Ticaret mahkemeleri, ticari uyuşmazlıkların uzman hakim eliyle çözülmesi gereği ile ortaya çıkmıştır. Uzmanlık bilgisi gerektiren uyuşmazlıkların bu bilgiye sahip hakimlerce çözümlenmesi davaların daha çabuk ve isabetli olarak sonuçlanmasını sağlayacaktır. Bunun için asliye ticaret mahkemelerinde görev yapan hakimlerin, bu alana yönelik yetiştirilmeleri gerekmektedir. Uzmanlaşmanın sağlanabilmesi için, ticaret hakimi olacak kişilerin lisans öğretiminden sonra ticaret hukuku alanına yönelik belli aşamalardan geçirilmesi (yüksek lisans ve doktora çalışmasının yapılması) uygun olacaktır.
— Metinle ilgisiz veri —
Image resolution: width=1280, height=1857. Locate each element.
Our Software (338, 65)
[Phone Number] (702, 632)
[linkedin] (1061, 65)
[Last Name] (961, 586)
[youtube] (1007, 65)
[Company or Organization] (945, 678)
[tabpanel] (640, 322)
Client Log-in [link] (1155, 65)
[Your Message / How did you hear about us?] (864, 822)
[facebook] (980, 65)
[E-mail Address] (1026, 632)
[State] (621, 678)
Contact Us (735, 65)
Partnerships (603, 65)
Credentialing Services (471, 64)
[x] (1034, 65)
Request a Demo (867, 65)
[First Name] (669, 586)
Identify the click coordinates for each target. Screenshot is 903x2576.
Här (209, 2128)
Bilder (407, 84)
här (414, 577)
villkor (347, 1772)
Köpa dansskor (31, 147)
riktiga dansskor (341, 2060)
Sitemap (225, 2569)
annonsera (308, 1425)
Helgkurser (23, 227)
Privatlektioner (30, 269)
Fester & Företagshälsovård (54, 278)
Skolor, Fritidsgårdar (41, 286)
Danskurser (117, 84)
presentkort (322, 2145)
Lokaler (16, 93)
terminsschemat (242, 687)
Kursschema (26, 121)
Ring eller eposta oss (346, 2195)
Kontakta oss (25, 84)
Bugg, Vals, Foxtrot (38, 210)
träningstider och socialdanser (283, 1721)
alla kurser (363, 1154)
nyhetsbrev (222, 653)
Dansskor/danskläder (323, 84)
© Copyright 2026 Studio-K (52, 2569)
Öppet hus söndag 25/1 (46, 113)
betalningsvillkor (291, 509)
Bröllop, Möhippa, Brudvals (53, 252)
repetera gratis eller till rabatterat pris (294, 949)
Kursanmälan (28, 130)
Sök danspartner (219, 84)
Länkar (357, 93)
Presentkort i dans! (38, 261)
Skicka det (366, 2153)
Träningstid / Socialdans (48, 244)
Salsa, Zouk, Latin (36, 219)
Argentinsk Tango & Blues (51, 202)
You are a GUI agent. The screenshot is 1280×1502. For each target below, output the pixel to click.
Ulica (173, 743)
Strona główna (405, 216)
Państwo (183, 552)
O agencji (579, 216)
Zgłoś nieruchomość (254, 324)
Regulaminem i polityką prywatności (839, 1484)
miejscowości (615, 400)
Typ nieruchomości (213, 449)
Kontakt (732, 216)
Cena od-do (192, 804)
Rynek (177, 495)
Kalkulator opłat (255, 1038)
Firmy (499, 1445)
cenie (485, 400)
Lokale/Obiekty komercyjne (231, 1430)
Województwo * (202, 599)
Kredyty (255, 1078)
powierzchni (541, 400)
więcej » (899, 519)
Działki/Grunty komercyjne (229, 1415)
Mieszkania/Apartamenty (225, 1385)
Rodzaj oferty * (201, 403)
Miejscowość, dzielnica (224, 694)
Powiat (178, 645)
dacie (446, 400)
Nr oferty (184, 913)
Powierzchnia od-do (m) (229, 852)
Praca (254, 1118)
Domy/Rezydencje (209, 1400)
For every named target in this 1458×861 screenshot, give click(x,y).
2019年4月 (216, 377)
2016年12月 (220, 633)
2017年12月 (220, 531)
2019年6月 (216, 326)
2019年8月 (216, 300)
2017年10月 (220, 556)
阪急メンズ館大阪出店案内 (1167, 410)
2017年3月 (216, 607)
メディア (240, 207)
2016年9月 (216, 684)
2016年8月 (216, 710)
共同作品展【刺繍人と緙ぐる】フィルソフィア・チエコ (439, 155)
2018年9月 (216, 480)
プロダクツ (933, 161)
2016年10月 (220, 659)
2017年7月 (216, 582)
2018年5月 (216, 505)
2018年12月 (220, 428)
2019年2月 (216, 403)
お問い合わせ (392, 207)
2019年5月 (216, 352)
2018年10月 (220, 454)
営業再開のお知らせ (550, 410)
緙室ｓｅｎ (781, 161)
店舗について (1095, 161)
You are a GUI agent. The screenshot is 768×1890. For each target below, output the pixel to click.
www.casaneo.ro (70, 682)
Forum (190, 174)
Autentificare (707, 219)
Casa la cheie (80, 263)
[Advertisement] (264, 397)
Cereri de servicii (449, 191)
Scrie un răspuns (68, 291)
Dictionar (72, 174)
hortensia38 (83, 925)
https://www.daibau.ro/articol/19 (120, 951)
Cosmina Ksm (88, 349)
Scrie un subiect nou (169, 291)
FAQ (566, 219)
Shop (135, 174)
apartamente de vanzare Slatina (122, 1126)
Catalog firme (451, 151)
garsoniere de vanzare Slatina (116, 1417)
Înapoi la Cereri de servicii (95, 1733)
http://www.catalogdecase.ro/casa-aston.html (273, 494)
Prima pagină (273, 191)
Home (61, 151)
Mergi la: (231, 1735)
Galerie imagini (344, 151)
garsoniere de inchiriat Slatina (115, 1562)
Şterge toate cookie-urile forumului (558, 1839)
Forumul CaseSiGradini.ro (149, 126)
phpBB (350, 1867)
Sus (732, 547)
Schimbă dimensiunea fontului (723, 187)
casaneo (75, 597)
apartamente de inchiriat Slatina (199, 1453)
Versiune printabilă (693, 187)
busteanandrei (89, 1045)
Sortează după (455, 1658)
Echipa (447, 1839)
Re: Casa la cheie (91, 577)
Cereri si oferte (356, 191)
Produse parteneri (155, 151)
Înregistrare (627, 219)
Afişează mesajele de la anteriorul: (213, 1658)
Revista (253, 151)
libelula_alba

Ticaret mahkemeleri tarihsel gelişim içerisinde tek hakimli veya toplu mahkeme olarak görev yapmışlardır. Toplu mahkeme sistemi, yargılamanın uzun ve masraflı olması gerekçesiyle eleştirilmektedir. Buna karşın, toplu mahkemelerde, müzakere olanağı sayesinde daha adil kararlar verilebileceği için ticaret mahkemelerinin toplu mahkeme sisteminde oluşturulmaları sağlanmalıdır. Bununla birlikte, ticari çekişmesiz yargı işlerinin ise tek hakim eliyle görülmesi usul ekonomisi açısından uygun olacaktır. Asliye ticaret mahkemelerinin toplu mahkeme biçiminde örgütlenmesi sağlandığında üyelerden birinin meslekten hukukçu olmayan tacir kişilerden olması önerilebilir. Ancak, ülkemizde meslekten hukukçu olmayan hakimlerin bağımsızlığı ve tarafsızlığı sağlayabilmesi mümkün değildir. Fakat uzman yardımcısı niteliğinde kişilerin hakim yardımcısı olarak asliye ticaret mahkemelerinde bulundurulabilmeleri mümkündür. Bu şekilde uzman bilgisi sahibi bir hakim yardımcısının bulunması uyuşmazlık konusunun çözüme kavuşturulması açısından yargılandırmayı hızlandıracak ve usul ekonomisi ilkesinin gerçekleşmesi için önemli bir araç olacaktır.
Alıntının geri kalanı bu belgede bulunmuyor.